Tate, along with others who’d known Miller for decades, had little insight into her personal life. He said she had a way of making it clear that she had no intention of discussing it.
He said he learned she was ill only because she uncharacteristically didn’t return his calls in recent weeks.
Tate called Miller a “moderate-to-conservative Republican who believed strongly in the free enterprise system versus entitlements, which she viewed as the government’s socialistic effort to gain more control over people.’’
She was “very knowledgeable about constitutional issues and believed in the two-party system,’’ Tate added. “She thought that people should vote for the person, not the party,’’ and acknowledged having voted for a Democrat, though she’d never say who.
Miller led the party during years of internal unrest, Tate noted, and “held it together when it was troubled, in the ’90s.’’
As she stepped down from her party position in 2008, allies worked secretly to have a stretch of Hialeah Drive between Okeechobee Road and LeJeune Road was named Mary Ellen Miller Way in 2008.

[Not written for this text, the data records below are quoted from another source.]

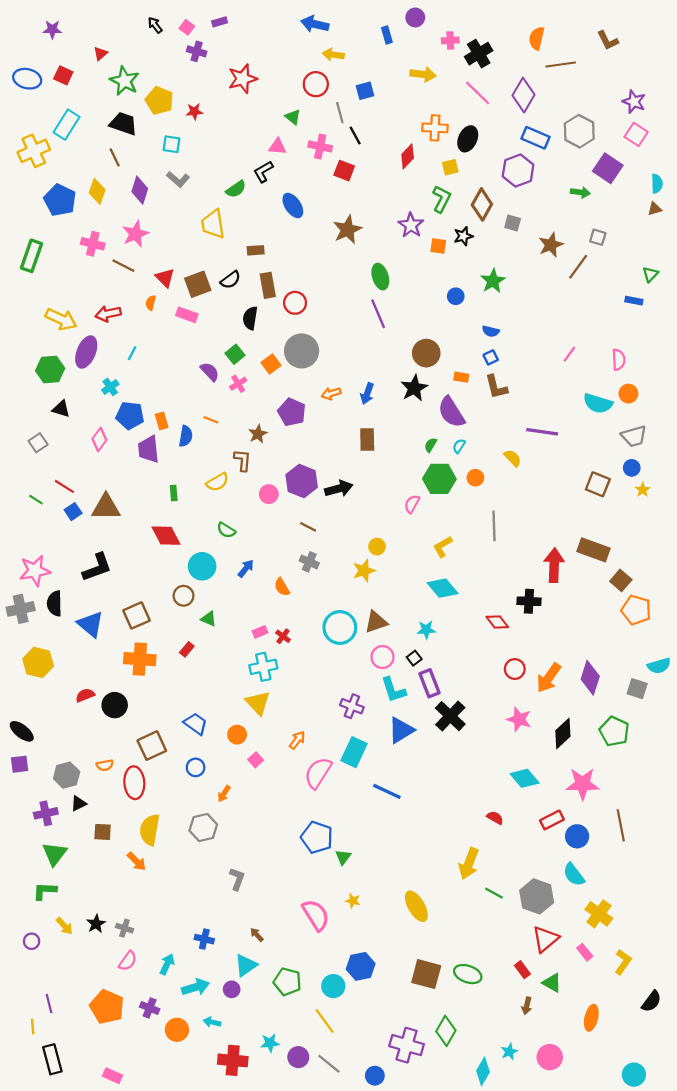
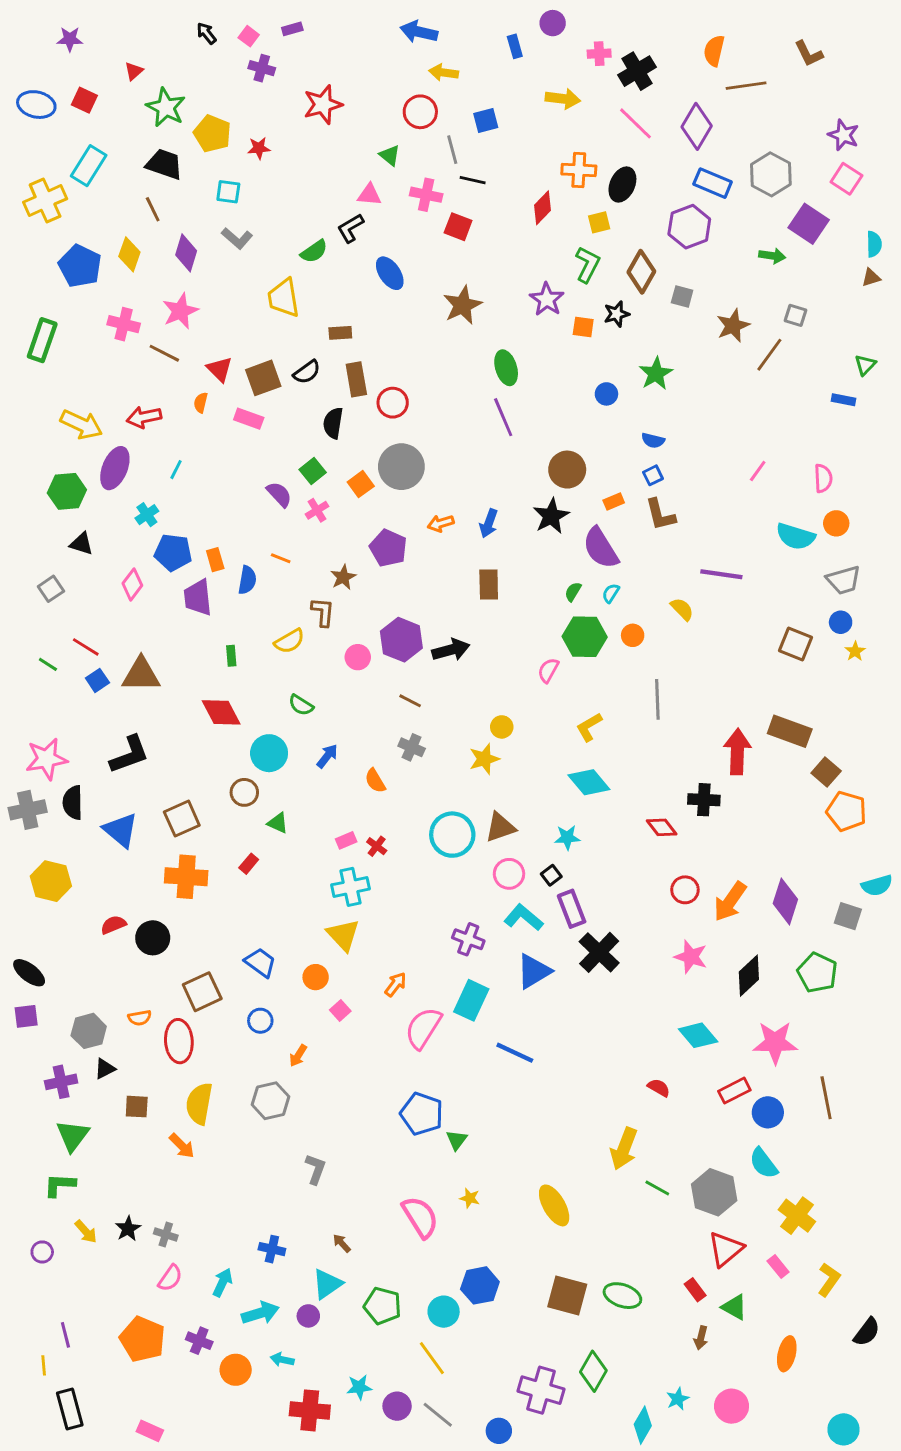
black line: (355, 136) -> (473, 180), turned -48
orange rectangle: (461, 377) -> (614, 502), turned -32
cyan L-shape: (393, 690) -> (524, 917), turned 148

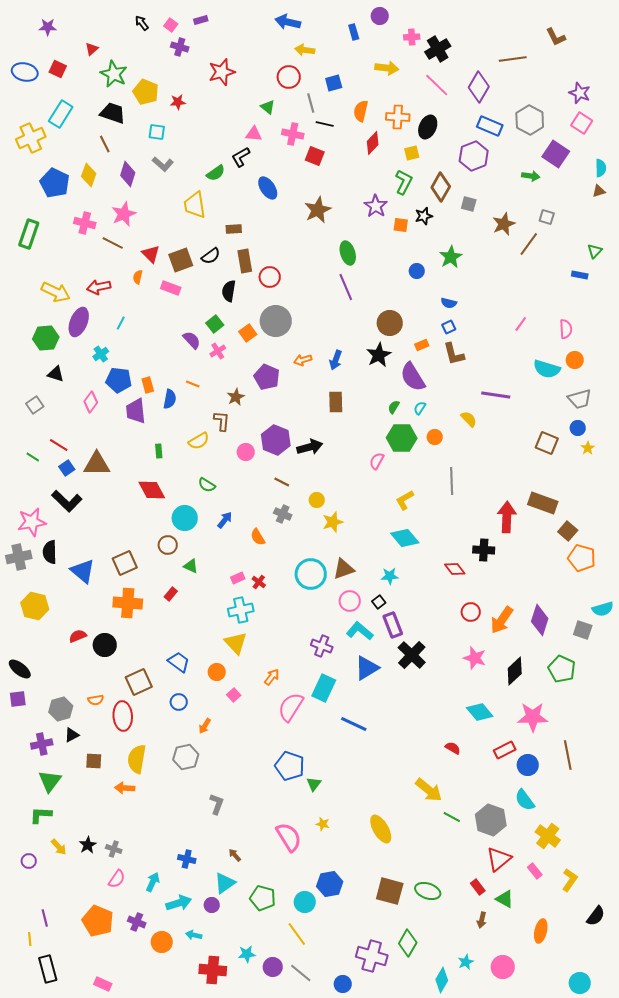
orange semicircle: (714, 51) -> (361, 111), moved
yellow circle: (502, 727) -> (317, 500), moved
black L-shape: (129, 755) -> (67, 501), moved, turned 64
orange arrow: (182, 1146) -> (125, 788), turned 138
yellow arrow: (624, 1149) -> (429, 790), turned -72

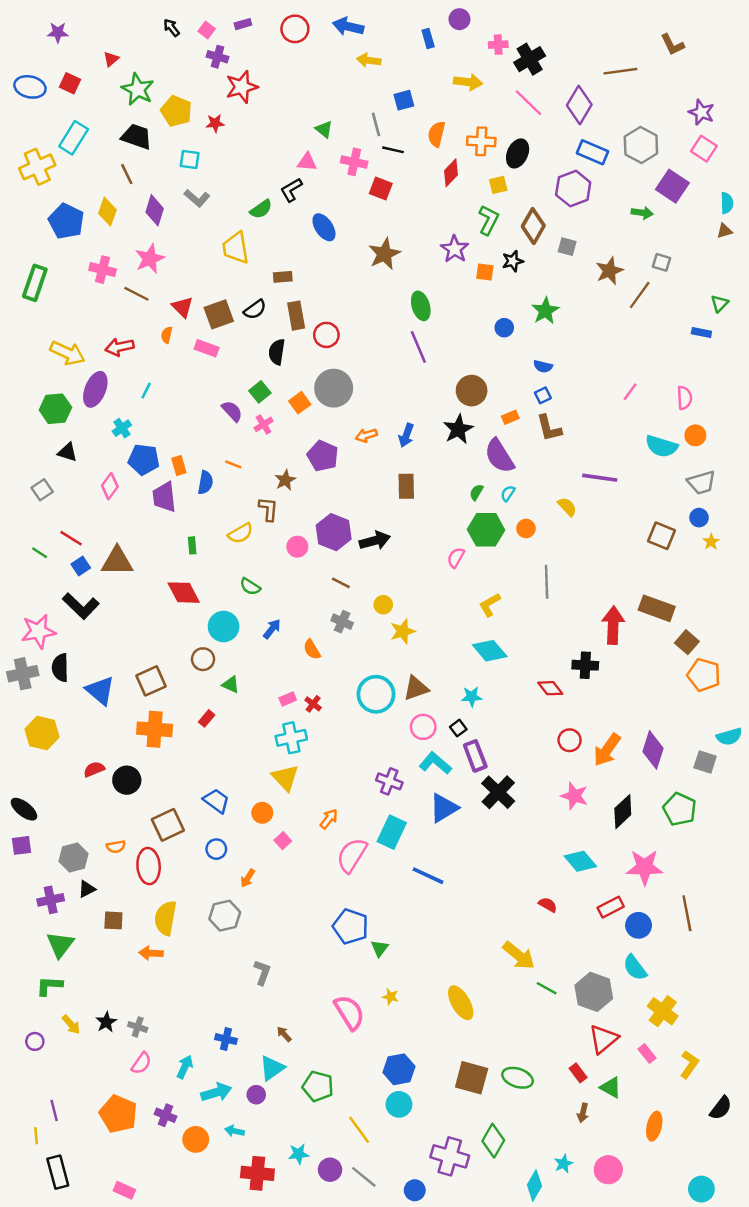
red star: (222, 72) -> (242, 87), moved
red circle: (289, 77) -> (295, 29), moved
cyan circle: (305, 902) -> (399, 1104), moved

Ros helped arrange the naming — revealed one Sunday after Miller left services at Hialeah’s Faith Lutheran Church — knowing Miller might not be pleased because she was “so humble.’’

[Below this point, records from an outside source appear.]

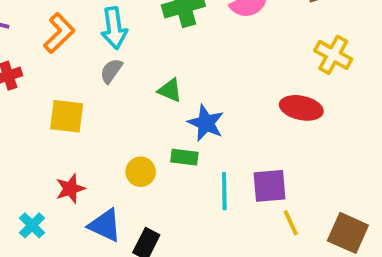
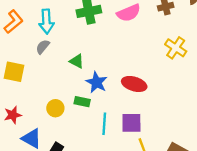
red ellipse: (301, 108) -> (134, 84), moved

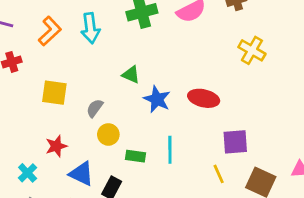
gray semicircle: (43, 47) -> (95, 108), moved
green rectangle: (82, 102) -> (135, 156), moved
purple square: (131, 123) -> (235, 142), moved

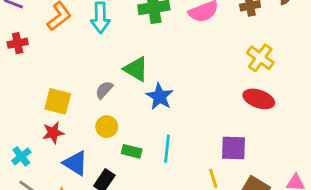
green triangle: (131, 75) -> (136, 69), size x1.4
yellow square: (54, 93) -> (58, 101), moved
red ellipse: (204, 98) -> (259, 99), moved
gray semicircle: (95, 108) -> (104, 90), moved

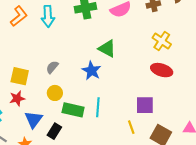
green triangle: (136, 69) -> (107, 49), moved
green rectangle: (132, 151) -> (73, 110), size x1.5
blue triangle: (75, 163) -> (34, 119), turned 36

“She whispered in my ear: ‘You will pay for this,’ ’’ Ros recalled.
Miller is survived by her husband, Duane Miller; son Rick Miller, a Keys charter boat captain; and daughter Barbara Kolterjahn, a Michigan pastor’s wife. Two sons predeceased her, Tim and David.

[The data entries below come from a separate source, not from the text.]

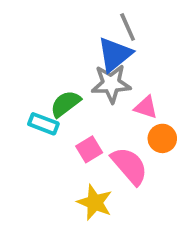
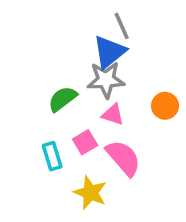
pink triangle: (146, 107) -> (113, 114), moved
cyan rectangle: (43, 124) -> (52, 156), moved, turned 52
orange circle: (162, 138) -> (165, 106), moved

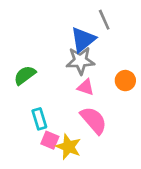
gray line: (122, 26) -> (104, 20), moved
green semicircle: (63, 99) -> (25, 75), moved
pink square: (85, 142) -> (50, 140), moved, turned -36

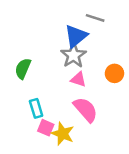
gray line: (104, 20) -> (95, 18), turned -48
gray star: (80, 61) -> (73, 55), turned -30
green semicircle: (25, 75) -> (23, 69), turned -30

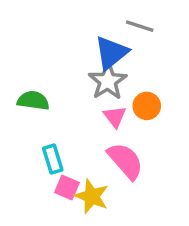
green semicircle: (23, 69) -> (33, 101), turned 75
orange circle: (114, 73) -> (147, 106), moved
pink triangle: (78, 79) -> (115, 117), turned 35

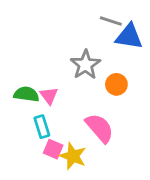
blue triangle: (111, 53) -> (129, 37), moved, turned 48
green semicircle: (33, 101) -> (26, 94), moved
pink triangle: (115, 117) -> (49, 96), moved

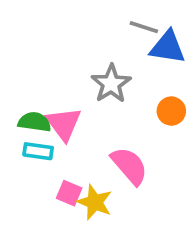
orange circle: (116, 84) -> (171, 111), moved
pink triangle: (49, 96) -> (64, 124), size x1.5
cyan rectangle: (42, 127) -> (38, 151), moved, turned -65

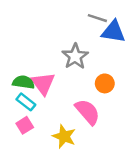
orange circle: (171, 111) -> (105, 83), moved
cyan rectangle: (38, 151) -> (26, 102), turned 30
pink square: (69, 193) -> (25, 125), moved, turned 35

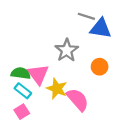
orange circle: (105, 83) -> (100, 67), moved
yellow star: (64, 136) -> (57, 89), moved

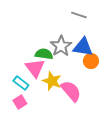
blue triangle: (101, 28) -> (83, 47), moved
green semicircle: (21, 73) -> (44, 54), moved

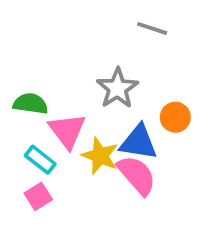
blue triangle: (83, 47) -> (139, 142), moved
green semicircle: (44, 54) -> (31, 104), moved

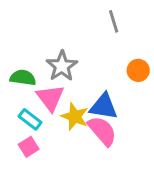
gray line: (152, 28) -> (114, 21), turned 55
gray star: (117, 88) -> (62, 66), moved
orange circle: (175, 117) -> (138, 70), moved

Faith Lutheran’s pastor, the Rev. Mark Wessling, said Miller always returned to the church of her younger days to worship.
He said that when anyone questioned why she’d drive from the Venetian Islands to Hialeah, she’d say: “ ‘It’s my town. The church is my home.’ She stuck with this church through all its changes.’’
He said that a memorial service at the church, 293 Hialeah Dr., is tentatively scheduled for her birthday, April 20.